1999 wurde er in Eichstätt Domorganist, ab 2002 Domkapellmeister. Außerdem ist er als Komponist tätig und vertonte unter anderem den Primizspruch von Benedikt XVI. Das Werk war offizielles Geschenk der Deutschen Bischofskonferenz an den Papst zu dessen Deutschland-Besuch im September 2011.

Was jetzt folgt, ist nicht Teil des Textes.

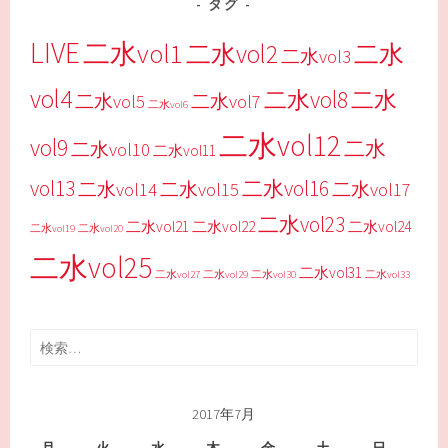
タグ
LIVE
二水vol1
二水vol2
二水
二水vol3
vol4
二水vol8
二水
二水vol5
二水vol7
二水vol6
二水vol12
vol9
二水
二水vol10
二水vol11
vol13
二水vol16
二水vol14
二水vol15
二水vol17
二水vol23
二水vol21
二水vol22
二水vol24
二水vol19
二水vol20
二水vol25
二水vol31
二水vol27
二水vol29
二水vol30
二水vol33
検
索:
2017年7月
月
火
水
木
金
土
日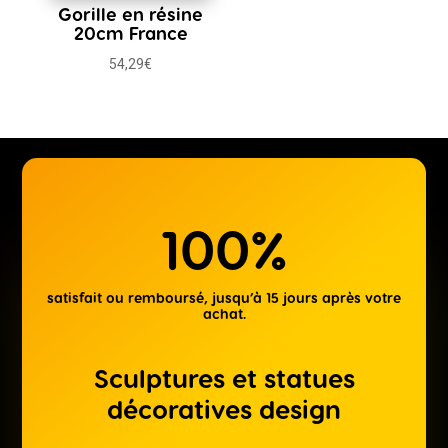
Gorille en résine
20cm France
54,29
€
100
%
satisfait ou remboursé, jusqu’à 15 jours après votre
achat.
Sculptures et statues
décoratives design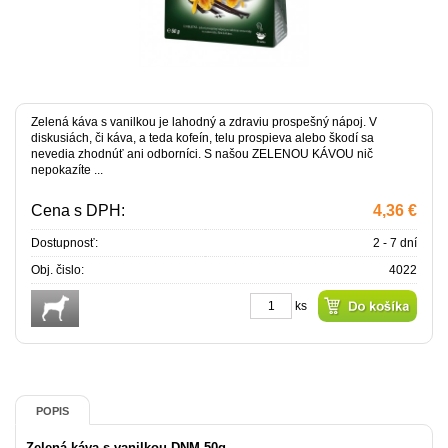
Zelená káva s vanilkou je lahodný a zdraviu prospešný nápoj. V
diskusiách, či káva, a teda kofeín, telu prospieva alebo škodí sa
nevedia zhodnúť ani odborníci. S našou ZELENOU KÁVOU nič
nepokazíte ...
Cena s DPH:
4,36 €
Dostupnosť:
2 - 7 dní
Obj. čislo:
4022
ks
POPIS
Zelená káva s vanilkou DNM 50g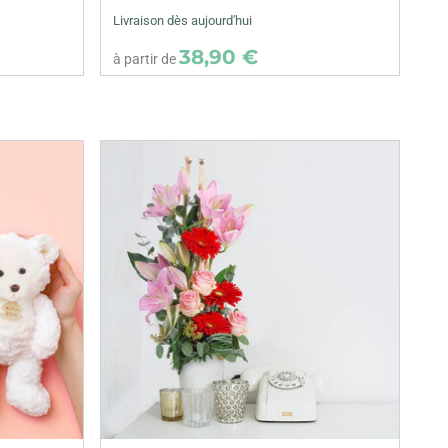
Livraison dès aujourd'hui
38,90 €
à partir de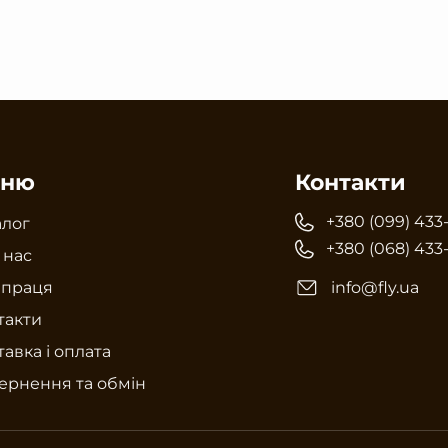
ню
Контакти
+380 (099) 433
алог
+380 (068) 433
 нас
впраця
info@fly.ua
такти
авка і оплата
ернення та обмін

Der Abschied von Eichstätt, von den ans Herz gewachsenen Chören, fällt ihm schwer. Das Angebot der Kirchenmusik hat er dort erweitert. "Viel Energie und Hirnschmalz" sei in den Aufbau der Kinder- und Jugendgruppen sowie der Gregorianik geflossen, sagt er. Das alles lasse er nun hinter sich. "Ich werde es vermissen, jeden Sonntag am Pult im Dom zu stehen", sagt Heiß.
Bei den Domspatzen ist er nicht nur für die musikalische Gestaltung der Liturgie im Dom zuständig, sondern auch konzertant unterwegs. Ein großes Geschenk sei es, an den Ort zurückzukehren, der ihn als Menschen und Musiker entscheidend geprägt habe. Nun könne er etwas davon zurückgeben: "Ich liebe es, geistliche Musik zu machen. Ich liebe es, in der Liturgie zu sein."
"Quasi mit der Muttermilch" habe er bereits die Kirchenmusik aufgesogen, erzählt Heiß. Sein Vater habe nebenberuflich den Kirchenchor geleitet und Orgel gespielt. "Ich konnte kaum laufen, da saß ich schon auf dem Orgelbock." Auch seine gute Stimme hätten die Eltern bemerkt. Wo also hin nach der Grundschule? Er habe damals als Bub Konzerte vom Windsbacher Knabenchor und den Domspatzen besucht. Der katholische Knabenchor ist es dann letztlich geworden.
Selbst keine sexuellen Übergriffe erlebt
Heiß war von 1977 bis 1986 im Musikgymnasium und dem Internat der Domspatzen. Damals habe er selbst keine sexuellen Übergriffe erlebt oder diese mitbekommen. Bei einem Klassentreffen vor wenigen Jahren sei dies auch von Mitschülern seiner Jahrgangsstufe bestätigt worden. Dazu kommt, dass er nicht die Vorschule der Domspatzen besuchte, in der die meisten Taten geschehen sind.
Heiß betont, dass er die Vorfälle nicht kleinreden wolle - ganz im Gegenteil. Auch wenn nun mit der historischen und der kriminologischen Studie die Aufarbeitung und Aufklärung weitestgehend abgeschlossen sei, bleibe das Thema präsent. "Für mich ist vollkommen klar, dass diese Zeit und die Taten zur Geschichte der Domspatzen gehören." Er stehe in der Pflicht, Offenheit und Transparenz im Haus zu pflegen. Ohne die Aufarbeitung wäre es mehr als fraglich für ihn gewesen, sich um die Leitung der Domspatzen zu bewerben.
Probleme mit der Prägung der Domspatzen als A-cappella-Chor hat Heiß nicht. Der Blick auf die Arbeit des Domkapellmeisters sei in Regensburg intensiver als in Eichstätt. "Ob das eine Last sein kann, muss ich selbst erfahren." Privat bedeutet der Wechsel für Heiß jedenfalls erst einmal viel Pendeln. In Regensburg wird er eine kleine Wohnung beziehen, seine Familie bleibt zunächst in Eichstätt. Sein Sohn hat bereits Abitur gemacht, die beiden Töchter gehen noch zur Schule. "Man lässt viel hinter sich", sagt Heiß. "Aber enge Freundschaften überstehen das."